The main reasons given for this by local governments are gaps and faults in the national social services and benefits data register (STAR), which the state has tried for years to implement as a social work tool for local governments. STAR obviously has to be fixed, but there are other options for retrieving information from the state's databases that can be used in the meantime. Contacting a person is only justified if all other reasonable means of collecting the data have been exhausted first.
Local governments' practices also differed, and there were examples of cases in which results were achieved without burdening people too much. For example, someone applying for subsistence benefits was faced with a form including 50 fields in Pärnu; the form used in Tallinn's Lasnamäe District, meanwhile, included just 17 fields.
The high number of different application forms is also a burden, as finding the correct one may not be easy. Few "universal" application forms exist, with which applicants could express their needs for several services and benefits at once.
Current services not fitting for e-state
Options for using e-channels to sort out welfare-related matters with local benefits are also poor. For example, obtaining the application form for a service or benefit online was often impossible, let alone filling it out and submitting it electronically. Services fitting of an e-state, which are partly or fully automated, tend to be exceptions in welfare organized by local governments.

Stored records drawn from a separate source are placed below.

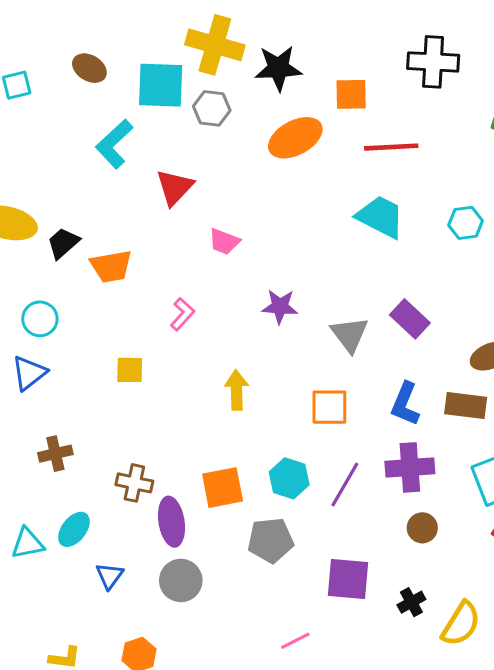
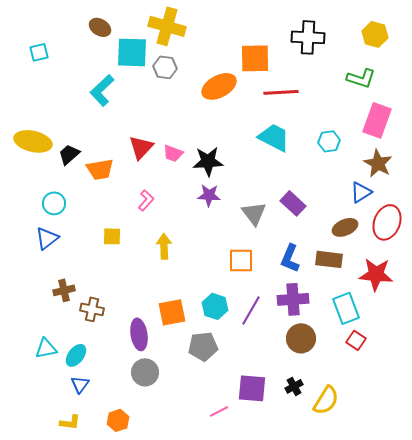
brown ellipse: (89, 68) -> (100, 27), moved
black star: (278, 68) -> (208, 161), moved
orange square: (351, 94) -> (255, 58), size x1.4
red triangle: (175, 187) -> (141, 147), moved
yellow arrow: (237, 390) -> (164, 246), moved
brown cross: (134, 483) -> (92, 309), moved
brown circle: (422, 528) -> (301, 338), size x1.5
cyan ellipse: (74, 529) -> (76, 355), moved
blue triangle: (110, 576) -> (80, 384), moved
purple square: (348, 579) -> (252, 388), moved

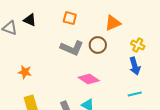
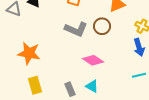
orange star: (25, 72) -> (29, 53), size x1.6

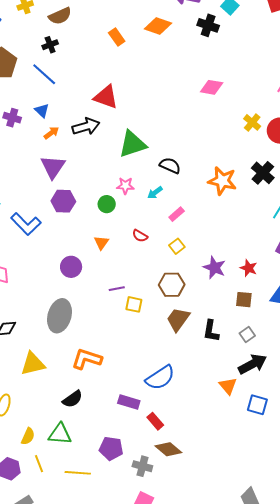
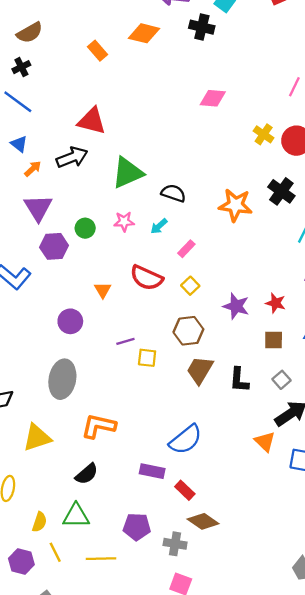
green circle: (107, 204) -> (85, 228), moved
red semicircle: (140, 236) -> (147, 278), size x1.8

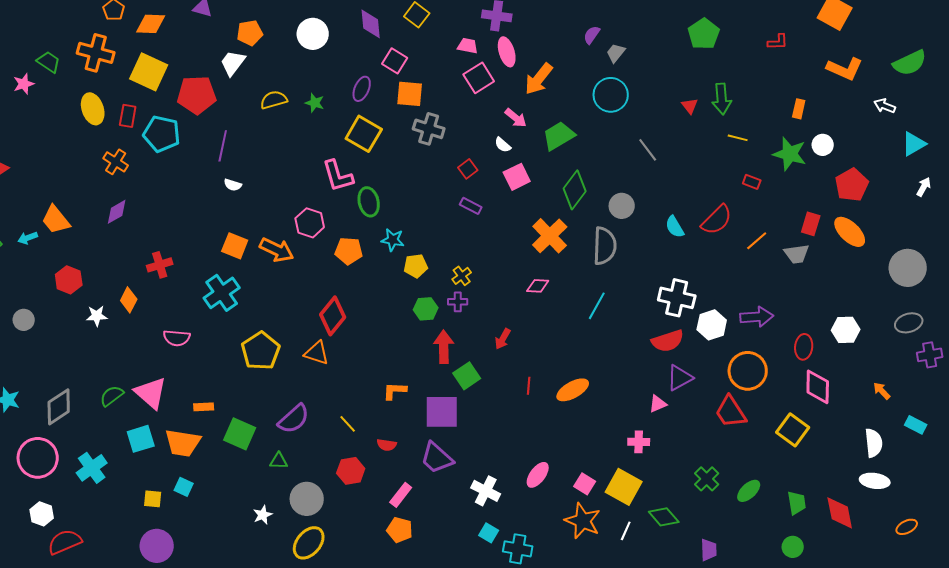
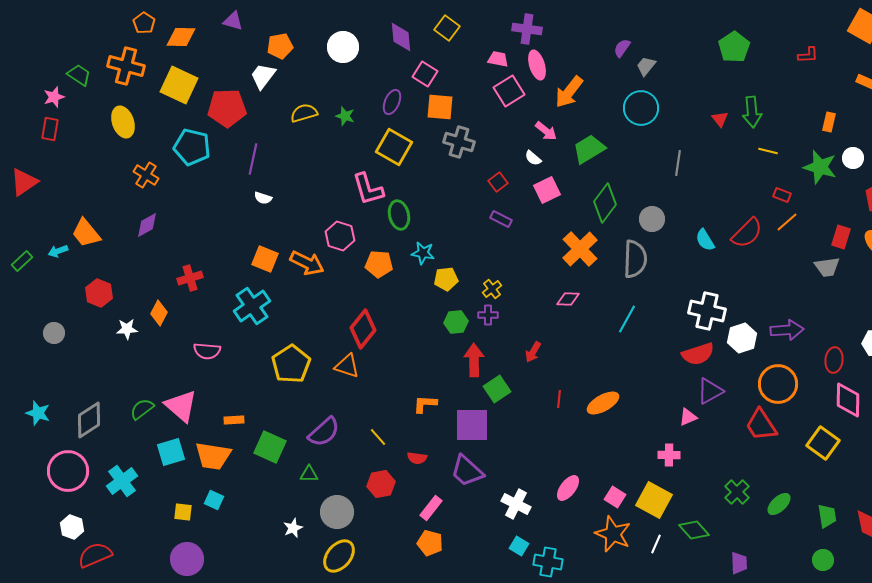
red rectangle: (128, 116) -> (50, 129), moved
gray line: (648, 150) -> (678, 163), turned 45
orange line: (757, 241) -> (787, 222), moved

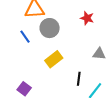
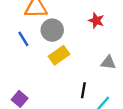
yellow rectangle: (54, 59) -> (59, 55), moved

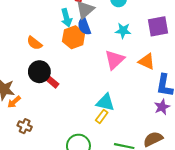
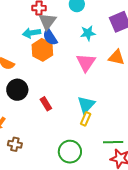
cyan arrow: (66, 18) -> (32, 33), turned 108
red rectangle: (52, 81) -> (46, 104), moved, turned 32
cyan triangle: (105, 102) -> (86, 105), turned -48

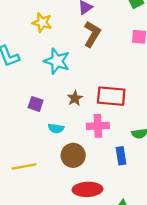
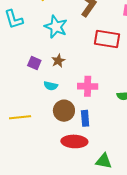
red rectangle: (111, 96) -> (107, 39), moved
brown star: (75, 98) -> (58, 61), moved
blue rectangle: (121, 156) -> (85, 118), moved

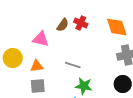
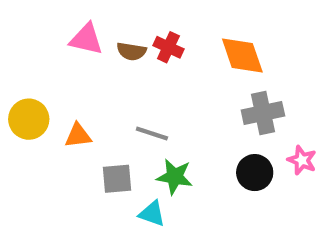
brown semicircle: (63, 25) -> (131, 51), turned 64
pink triangle: (41, 39) -> (86, 39), moved
gray square: (38, 86) -> (117, 179), moved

The audit also revealed that the information collected from people is often duplicated, and that the same information is often held in several places (including paper files and information systems). Information with different content is also not kept in the same place. For instance, there are applications on file on paper, responses to information requests in STAR, and some calculations in Excel files.
Although a great deal of information is collected, it can be said that its value is largely unrealized: no in-depth analyses for identification of risks, assessments of the impact of measures and their correction are carried out. This is due in part to the abundance of paper in information management as well as the poor quality of the information entered in information systems.
The STAR information system developed by the state has not developed into a tool that supports local governments, the National Audit Office found. The system is necessary in principle, but STAR's frequent technical problems and issues in its operating logic have generated a lot of unreasonable work. The Ministry of Social Affairs has not managed to decisively solve these problems in the last ten years.
These issues with STAR in turn amplify many of the other aforementioned problems, such as people's burden in the submission of data and duplication of information. Things started moving in the right direction after STAR was delivered to the Social Insurance Board, but it still remains unclear whether and when local governments will find a solution to the issues raised.
The submission of data to the state is also a considerable burden for local governments. Data must regularly be entered into the STAR system and statistical reports submitted on an annual basis. Statistical reporting — 11 different reports in all — is a particularly large burden, and collecting the data needed for it may take days. Local governments themselves often don't use this data in this format either.
The National Audit Office also found that the burden of statistical reporting is not in reasonable balance with the actual need for the data. The examples of data use provided by the Ministry of Social Affairs do not convince the audit office that all of the data is consistently needed in as much detail as currently collected; it is often used just once, and loosely connected with the objective of collection.
The audit office made recommendations for local governments, the Ministry of Social Affairs and the Social Insurance Board for solving the problems highlighted by the audit.